To address these problems, we propose a Hierarchical Attentive Upsampling Module (HAUM) (see Fig. 1(d)), which consists of a Hierarchical Upsampling Strategy (HUS) and an Attentive Space Module (ASM), to obtain informative and discriminating high-resolution input signals. The Hierarchical Upsampling Strategy uses a multi-level approach to generate high-resolution input signal and extract complicated spatial-temporal information from the low-resolution STMap. The Attentive Space Module selects the regions with higher correlation with the target HR signals, aiming at reducing the influence of the noisy areas on the HR estimation.

In summary, our contributions include: (1) To the best of our knowledge, our work is the first to explore the discriminating features from the perspective of the original high-resolution input signal in an end-to-end fashion, greatly enhancing the low-resolution STMap. (2) We propose a novel Hierarchical Attentive Upsampling Module (HAUM), which can produce richer and discriminating input signal, especially highlight the regions with stronger heart rhythm signal. (3) Our method achieves state-of-the-art performance in most of the significant metrics on the public VIPL-HR dataset [19]. E.g., the mean absolute error between the estimated result and the ground-truth improves from 5.02 bpm to 4.67 bpm, which is 0.35 bpm superior than previous best record.

2 Related Work

rPPG-Based Remote HR Estimation. The rPPG-based remote HR estimation is founded on the fact that blood circulation causes periodic blood volume fluctuations in the micro-vascular tissue bed beneath the skin, which is induced by heartbeat, and then leads to the miniature variations in skin color. Although these subtle variations are not visible to the human eyes intuitively, they can be captured by the camera.

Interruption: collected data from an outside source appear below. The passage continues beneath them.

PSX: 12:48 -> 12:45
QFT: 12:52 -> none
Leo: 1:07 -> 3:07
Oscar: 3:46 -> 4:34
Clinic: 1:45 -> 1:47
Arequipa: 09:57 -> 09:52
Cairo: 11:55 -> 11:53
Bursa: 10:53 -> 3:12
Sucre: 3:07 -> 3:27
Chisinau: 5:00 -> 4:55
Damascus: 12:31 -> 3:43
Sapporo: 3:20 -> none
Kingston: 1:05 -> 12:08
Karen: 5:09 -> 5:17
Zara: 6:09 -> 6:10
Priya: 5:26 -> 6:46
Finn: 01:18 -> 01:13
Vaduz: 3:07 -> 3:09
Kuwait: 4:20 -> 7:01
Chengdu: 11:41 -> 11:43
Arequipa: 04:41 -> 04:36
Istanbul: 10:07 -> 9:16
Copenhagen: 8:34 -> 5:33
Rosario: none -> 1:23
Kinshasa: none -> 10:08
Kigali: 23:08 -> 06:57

An early study proposed by Verkruysse [30] only used the green channel as the HR feature and analyzed its implicit physiological information. However, limited by its less-information, the methods after that usually used the average intensity of all facial skin pixels as the original features, such as Chrominance-based rPPG (CHROM) [3], Independent Component Analysis (ICA) [23], Plane-orthogonal-to-skin (POS) [31]. However, due to the difference in the density of facial capillaries, the signals in different facial regions may be distorted. There are also works [25, 33] that only select a single face region, which may ignore the correlation between the regions. In recent years, a great deal of methods that use deep learning techniques to estimate HR are proposed, including [2]. These works use 2D CNN to extract spatial features from each frame of video, but do not take the relevance of temporal dimension into consideration. Another type of methods use 3D CNN to directly process the video sequences end-to-end [29, 34]. They pay well attention to the features in temporal dimension, but these dense sampling approaches may easily introduce irrelevant noises caused by illumination and motion-induced artifacts.

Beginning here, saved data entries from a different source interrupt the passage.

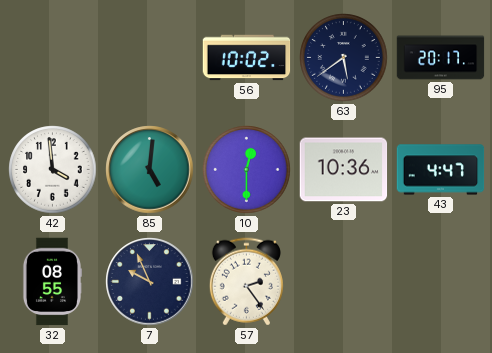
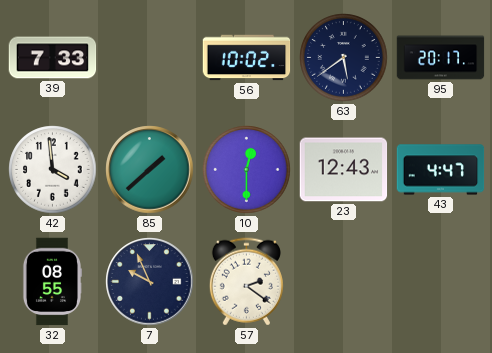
39: none -> 7:33
85: 5:01 -> 1:38
23: 10:36 -> 12:43
57: 2:24 -> 2:21
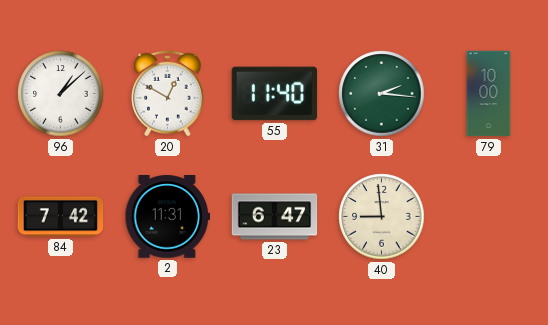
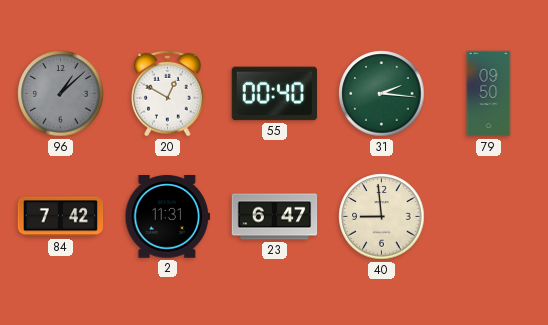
96 dial: white -> grey
55: 11:40 -> 00:40
79: 10:00 -> 09:50
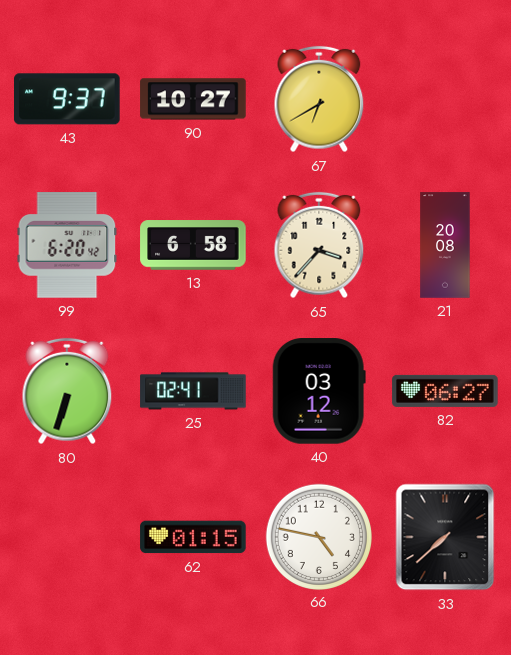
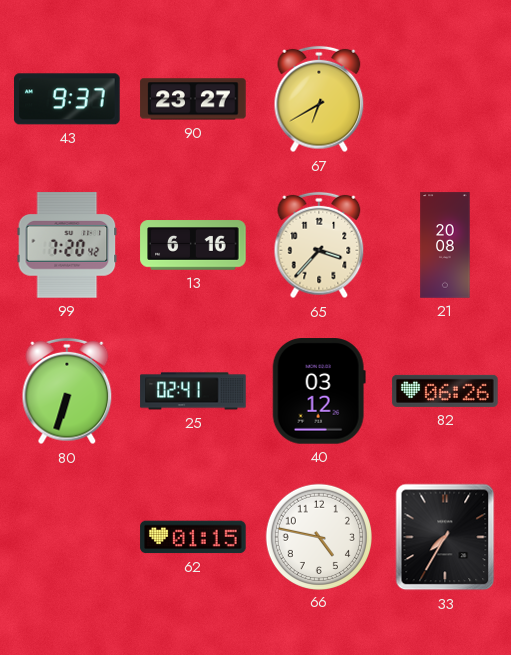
90: 10:27 -> 23:27
99: 6:20 -> 7:20
13: 6:58 -> 6:16
82: 06:27 -> 06:26
33: 7:38 -> 7:35
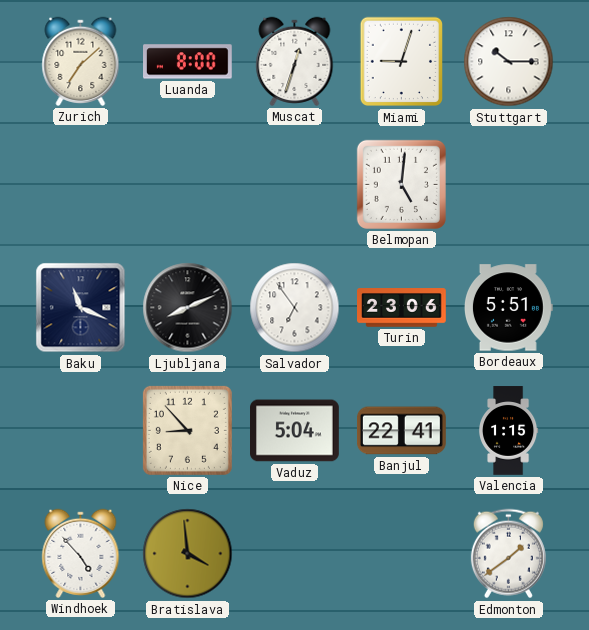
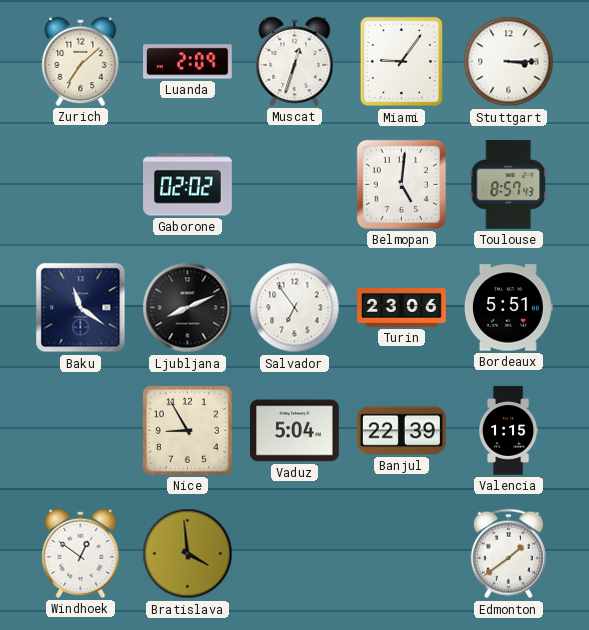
Luanda: 8:00 -> 2:09
Miami: 9:03 -> 9:06
Stuttgart: 10:15 -> 3:15
Gaborone: none -> 02:02
Toulouse: none -> 8:57
Baku: 11:19 -> 11:21
Nice: 8:53 -> 8:55
Banjul: 22:41 -> 22:39
Windhoek: 4:53 -> 12:51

Representation of Input Signal. How to represent HR signal is the most important component of the HR estimation. The earlier methods use the facial pixel intensity averages of the RGB channels as the input signals [23, 24, 30], and the green channel is widely used because of it featuring the strongest pulsatile signal [16, 30]. However, the signal generated in this way is less informative and does not take the physiological differences of face regions into consideration. Later, [29, 34] estimate rPPG signals from the video sequences, which are not robust enough since this intensive sampling method for direct processing of the face images is susceptible to complex scenarios, even if normalizing images to smaller size. [20] introduces a novel representation called STMap, which represents its physiological features by regional division with pixel intensity averaging and temporal concatenation with continuous video sequences. The methods mentioned above mainly focus on how to characterize the input signals, while our method pays more attention to make the input signals more discriminating.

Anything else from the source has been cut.